Exercise:
Only a number is wanted here: how many lines in the entries below contain the word "Rocky".

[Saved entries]
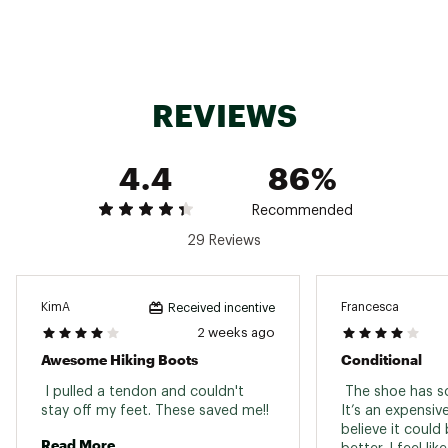
50% recycled removable EVA foam footbed
Cleansport NXT™ treated for natural odor
control
Lightweight FlexPlate™ technology provides
torsional rigidity, lateral stability, and forefoot
REVIEWS
flexibility
FloatPro™ Foam midsole for lightweight
comfort that lasts
4.4
86%
Vibram TC5+ outsole provides exceptional
traction for outdoor multi-sport activities,
formulated exclusively for Merrell
Recommended
Vibram traction lugs specifically designed to
29 Reviews
increase traction and shed debris with each
step
Brand :
Merrell
Country of Origin : Imported
KimA
Francesca
Received incentive
2 weeks ago
Web ID:
25MRRWWMBSPD2LTMDFBO
Awesome Hiking Boots
Conditional
 I pulled a tendon and couldn't 
 The shoe has so
stay off my feet. These saved me!! 
It’s an expensiv
believe it could
Read More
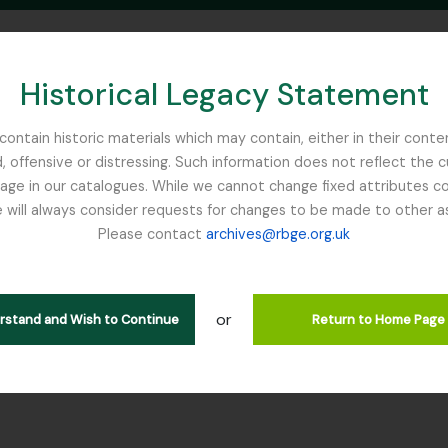
Historical Legacy Statement
ontain historic materials which may contain, either in their conte
, offensive or distressing. Such information does not reflect the 
SEARCH IN BROWSE PAGE
 in our catalogues. While we cannot change fixed attributes con
 will always consider requests for changes to be made to other a
inburgh
Please contact
archives@rbge.org.uk
tion SYK - W. R. Sykes Nepal Pl
rarchy
or
erstand and Wish to Continue
Return to Home Page
ction] GB 235 SYK - W. R. Sykes Nepal Plant Collection, 1947 - 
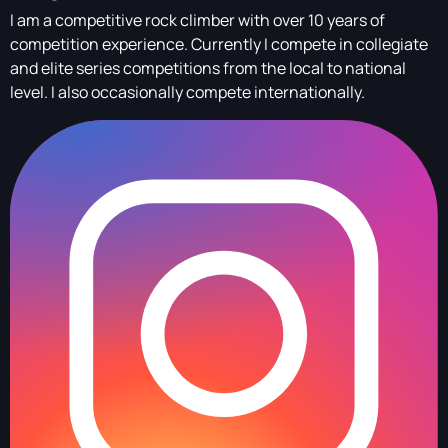
I am a competitive rock climber with over 10 years of
competition experience. Currently I compete in collegiate
and elite series competitions from the local to national
level. I also occasionally compete internationally.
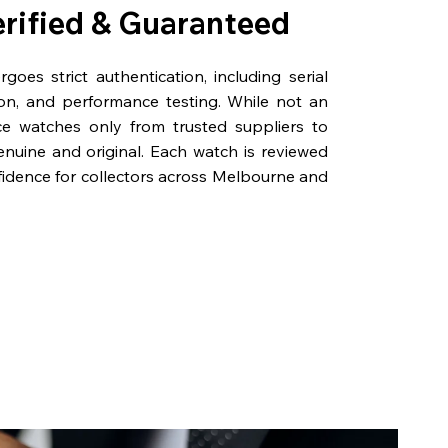
erified & Guaranteed
oes strict authentication, including serial
on, and performance testing. While not an
rce watches only from trusted suppliers to
genuine and original. Each watch is reviewed
fidence for collectors across Melbourne and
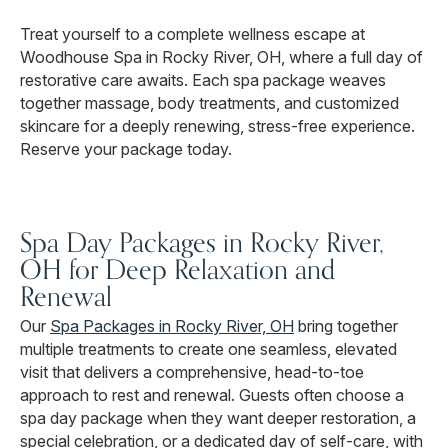
Treat yourself to a complete wellness escape at
Woodhouse Spa in Rocky River, OH, where a full day of
restorative care awaits. Each spa package weaves
together massage, body treatments, and customized
skincare for a deeply renewing, stress-free experience.
Reserve your package today.
Spa Day Packages in Rocky River,
OH for Deep Relaxation and
Renewal
Our
Spa Packages in Rocky River, OH
bring together
multiple treatments to create one seamless, elevated
visit that delivers a comprehensive, head-to-toe
approach to rest and renewal. Guests often choose a
spa day package when they want deeper restoration, a
special celebration, or a dedicated day of self-care, with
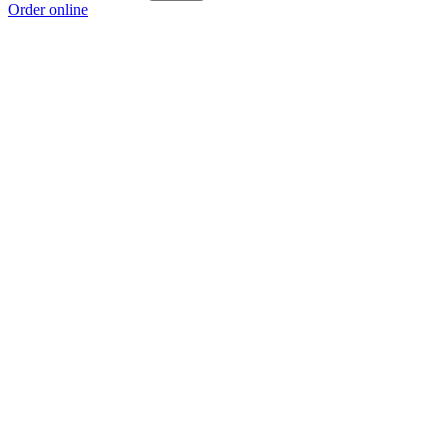
Order online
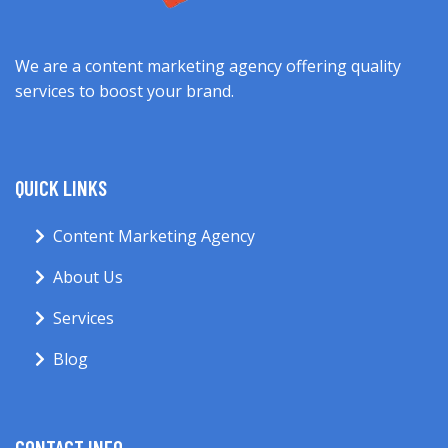
We are a content marketing agency offering quality
services to boost your brand.
QUICK LINKS
Content Marketing Agency
About Us
Services
Blog
CONTACT INFO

Expected answer:
3